Not Mercury asks some good questions of this study. Seems like somebody has been exaggerating just a little bit:
http://notmercury.blogspot.com/2006/06/relatively-speaking.html
I certainly don’t want a penny of my tax dollars going to “hoax guys” not of any stripe.
Here’s Hendren doing what he usually does, as far as I can tell, that is, test big pharma drugs on kids. He’s doing one on methylcobalamin, for some reason that one study has been described in several ways, some of the descriptions of the study used to gather particpants are blatantly misleading, or sloppy, if you want to be generous. I sure hope my tax dollars aren’t suporting that garbage.
Hendren is taking about $1,440,000 in money from big pharma for studies currently underway, I guess.
https://www.ucdmc.ucdavis.edu/psychiatry/research/grants.html I guess they are mostly for child/teen schizophrenia and using antipsychotics.
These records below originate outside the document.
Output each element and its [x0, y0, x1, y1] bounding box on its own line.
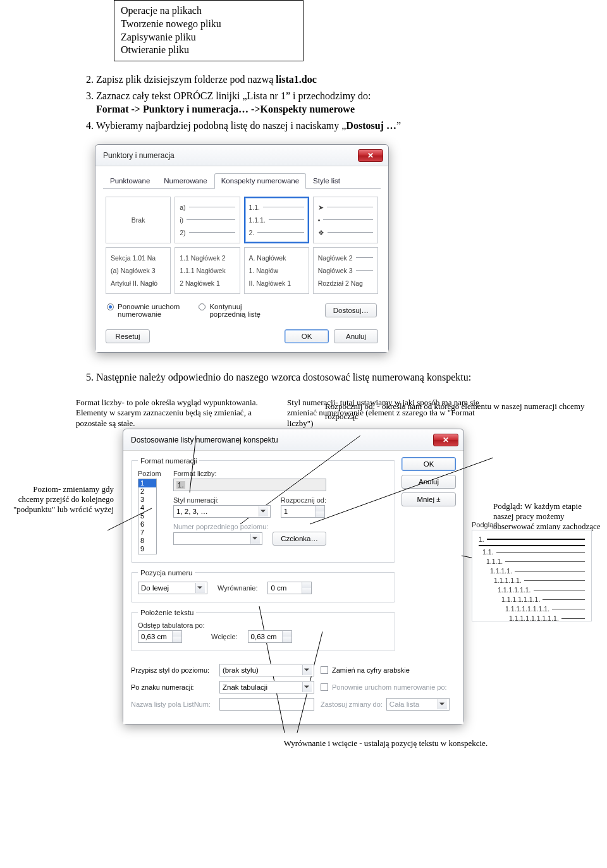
preset-line: A. Nagłówek	[249, 254, 286, 262]
preview-line: 1.1.	[482, 548, 494, 556]
alignment-spinner[interactable]: 0 cm	[267, 582, 312, 594]
level-item[interactable]: 5	[138, 512, 156, 520]
preset-option[interactable]: a) i) 2)	[175, 197, 240, 243]
instruction-list-2: Następnie należy odpowiednio do naszego …	[82, 370, 569, 384]
radio-icon	[199, 303, 205, 310]
font-button[interactable]: Czcionka…	[273, 532, 326, 546]
after-number-combo[interactable]: Znak tabulacji	[219, 681, 314, 694]
preset-none[interactable]: Brak	[106, 197, 171, 243]
tab-after-label: Odstęp tabulatora po:	[138, 621, 388, 629]
bullets-numbering-dialog: Punktory i numeracja ✕ Punktowane Numero…	[95, 144, 389, 353]
annotation-alignment-indent: Wyrównanie i wcięcie - ustalają pozycję …	[6, 738, 601, 749]
close-button[interactable]: ✕	[358, 149, 383, 162]
step-menu-path: Format -> Punktory i numeracja… ->Konspe…	[96, 104, 355, 114]
combo-value: Cała lista	[389, 700, 419, 708]
level-item[interactable]: 8	[138, 537, 156, 545]
radio-label: Ponownie uruchomnumerowanie	[118, 303, 180, 318]
preset-grid: Brak a) i) 2) 1.1. 1.1.1. 2. ➤ ▪ ❖	[103, 189, 381, 296]
customize-outline-dialog: Dostosowanie listy numerowanej konspektu…	[123, 429, 464, 724]
ok-button[interactable]: OK	[285, 329, 329, 343]
instruction-step-3: Zaznacz cały tekst OPRÓCZ linijki „Lista…	[96, 89, 569, 116]
step-text: ”	[396, 120, 401, 131]
level-item[interactable]: 1	[138, 479, 156, 487]
preset-line: II. Nagłówek 1	[249, 279, 291, 287]
start-at-label: Rozpocznij od:	[281, 496, 326, 504]
file-ops-line: Otwieranie pliku	[121, 44, 297, 57]
customize-button[interactable]: Dostosuj…	[325, 303, 377, 317]
file-ops-line: Zapisywanie pliku	[121, 31, 297, 44]
preset-label: Brak	[132, 216, 145, 224]
level-listbox[interactable]: 1 2 3 4 5 6 7 8	[138, 479, 157, 554]
preview-line: 1.1.1.	[486, 558, 503, 565]
spinner-value: 0,63 cm	[141, 633, 167, 640]
radio-continue-list[interactable]: Kontynuujpoprzednią listę	[199, 303, 261, 318]
arabic-label: Zamień na cyfry arabskie	[332, 666, 410, 674]
alignment-label: Wyrównanie:	[218, 584, 257, 592]
cancel-button[interactable]: Anuluj	[334, 329, 378, 343]
level-item[interactable]: 7	[138, 529, 156, 537]
step-text: Zaznacz cały tekst OPRÓCZ linijki „Lista…	[96, 90, 371, 101]
instruction-step-4: Wybieramy najbardziej podobną listę do n…	[96, 119, 569, 133]
after-number-label: Po znaku numeracji:	[131, 683, 213, 691]
preset-option[interactable]: 1.1 Nagłówek 2 1.1.1 Nagłówek 2 Nagłówek…	[175, 247, 240, 294]
spinner-value: 0 cm	[271, 584, 286, 592]
tab-numbered[interactable]: Numerowane	[157, 173, 214, 189]
group-legend: Położenie tekstu	[138, 609, 196, 616]
tab-after-spinner[interactable]: 0,63 cm	[138, 630, 182, 643]
level-item[interactable]: 4	[138, 504, 156, 512]
step-text: Wybieramy najbardziej podobną listę do n…	[96, 120, 346, 131]
preset-line: 1. Nagłów	[249, 267, 279, 274]
preview-box: 1. 1.1. 1.1.1. 1.1.1.1. 1.1.1.1.1. 1.1.1…	[472, 530, 592, 621]
tab-outline-numbered[interactable]: Konspekty numerowane	[214, 173, 306, 189]
indent-spinner[interactable]: 0,63 cm	[248, 630, 292, 643]
preset-option[interactable]: Sekcja 1.01 Na (a) Nagłówek 3 Artykuł II…	[106, 247, 171, 294]
number-style-combo[interactable]: 1, 2, 3, …	[173, 505, 271, 518]
preset-line: Sekcja 1.01 Na	[111, 254, 156, 262]
reset-button[interactable]: Resetuj	[106, 329, 150, 343]
instruction-step-2: Zapisz plik dzisiejszym folderze pod naz…	[96, 73, 569, 87]
close-button[interactable]: ✕	[433, 434, 458, 446]
assign-style-combo[interactable]: (brak stylu)	[219, 664, 314, 676]
preview-line: 1.1.1.1.1.1.	[498, 586, 531, 594]
level-item[interactable]: 3	[138, 496, 156, 504]
instruction-list: Zapisz plik dzisiejszym folderze pod naz…	[82, 73, 569, 132]
ok-button[interactable]: OK	[402, 457, 456, 471]
dialog-titlebar: Punktory i numeracja ✕	[95, 145, 388, 166]
level-item[interactable]: 6	[138, 520, 156, 529]
tab-list-styles[interactable]: Style list	[306, 173, 347, 189]
number-style-label: Styl numeracji:	[173, 496, 271, 504]
annotation-start-at: Rozpocznij od: - określa nam od którego …	[123, 401, 601, 429]
apply-to-combo: Cała lista	[386, 698, 450, 711]
number-format-input[interactable]: 1.	[173, 479, 326, 491]
preset-line: (a) Nagłówek 3	[111, 267, 156, 274]
preset-option-selected[interactable]: 1.1. 1.1.1. 2.	[244, 197, 309, 243]
preset-line: 1.1 Nagłówek 2	[180, 254, 225, 262]
preset-line: Nagłówek 3	[318, 267, 353, 274]
tab-bulleted[interactable]: Punktowane	[103, 173, 157, 189]
number-align-combo[interactable]: Do lewej	[138, 582, 207, 594]
text-position-group: Położenie tekstu Odstęp tabulatora po: 0…	[131, 609, 395, 651]
preset-line: i)	[180, 216, 183, 224]
step-button-name: Dostosuj …	[346, 120, 396, 131]
dialog-titlebar: Dostosowanie listy numerowanej konspektu…	[123, 429, 463, 451]
file-ops-line: Operacje na plikach	[121, 4, 297, 18]
dialog-title: Dostosowanie listy numerowanej konspektu	[131, 436, 278, 444]
preset-line: 1.1.1.	[249, 216, 266, 224]
apply-to-label: Zastosuj zmiany do:	[321, 700, 383, 708]
preset-line: a)	[180, 204, 185, 211]
arabic-checkbox[interactable]	[321, 666, 328, 674]
preview-line: 1.	[479, 535, 484, 543]
start-at-spinner[interactable]: 1	[281, 505, 325, 518]
preset-line: Artykuł II. Nagłó	[111, 279, 157, 287]
less-button[interactable]: Mniej ±	[402, 492, 456, 506]
radio-restart-numbering[interactable]: Ponownie uruchomnumerowanie	[107, 303, 180, 318]
assign-style-label: Przypisz styl do poziomu:	[131, 666, 213, 674]
preset-option[interactable]: Nagłówek 2 Nagłówek 3 Rozdział 2 Nag	[313, 247, 378, 294]
preset-option[interactable]: A. Nagłówek 1. Nagłów II. Nagłówek 1	[244, 247, 309, 294]
preview-line: 1.1.1.1.1.1.1.1.1.	[509, 614, 559, 622]
level-item[interactable]: 9	[138, 545, 156, 553]
level-item[interactable]: 2	[138, 487, 156, 496]
preset-option[interactable]: ➤ ▪ ❖	[313, 197, 378, 243]
cancel-button[interactable]: Anuluj	[402, 475, 456, 489]
combo-value: 1, 2, 3, …	[176, 508, 208, 515]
I was ready to get all huffy that they spelled methylcobalalmin wrong, but “methylcobalamine” apparently is acceptable.
https://www.ucdmc.ucdavis.edu/psychiatry/research/psychopharm.html
Principal Investigator: Robert Hendren, D.O.
Dr. Hendren is the principal investigator on nine (9) industry-sponsored clinical drug trials and one investigator-initiated “innovative treatment trial”. Pediatric studies include a placebo control trial of aripiprazole for biplolar disorder and for schizophrenia and an extension study; a placebo controlled study of quetiapine for bipolar disorder or for schizophrenia and an extension study, a placebo controlled study of escitalopram for depression and an extension study and sertraline for PTSD. An FDA and IRB approved placebo cross over study of subcutaneous methyl cobalamine (B12) in young children with autism is ongoing and funded from a small MIND Institute grant. A NICAM grant application is in preparation.
Pharmacogenomics in Childhood Mental Disorders
Principal Investigator: Robert Hendren, D.O.
A pilot study using genetic microarrays for children with autism to find differential patterns between those who respond favorably to risperidone is currently underway funded by a small grant from the M.I.N.D. Institute.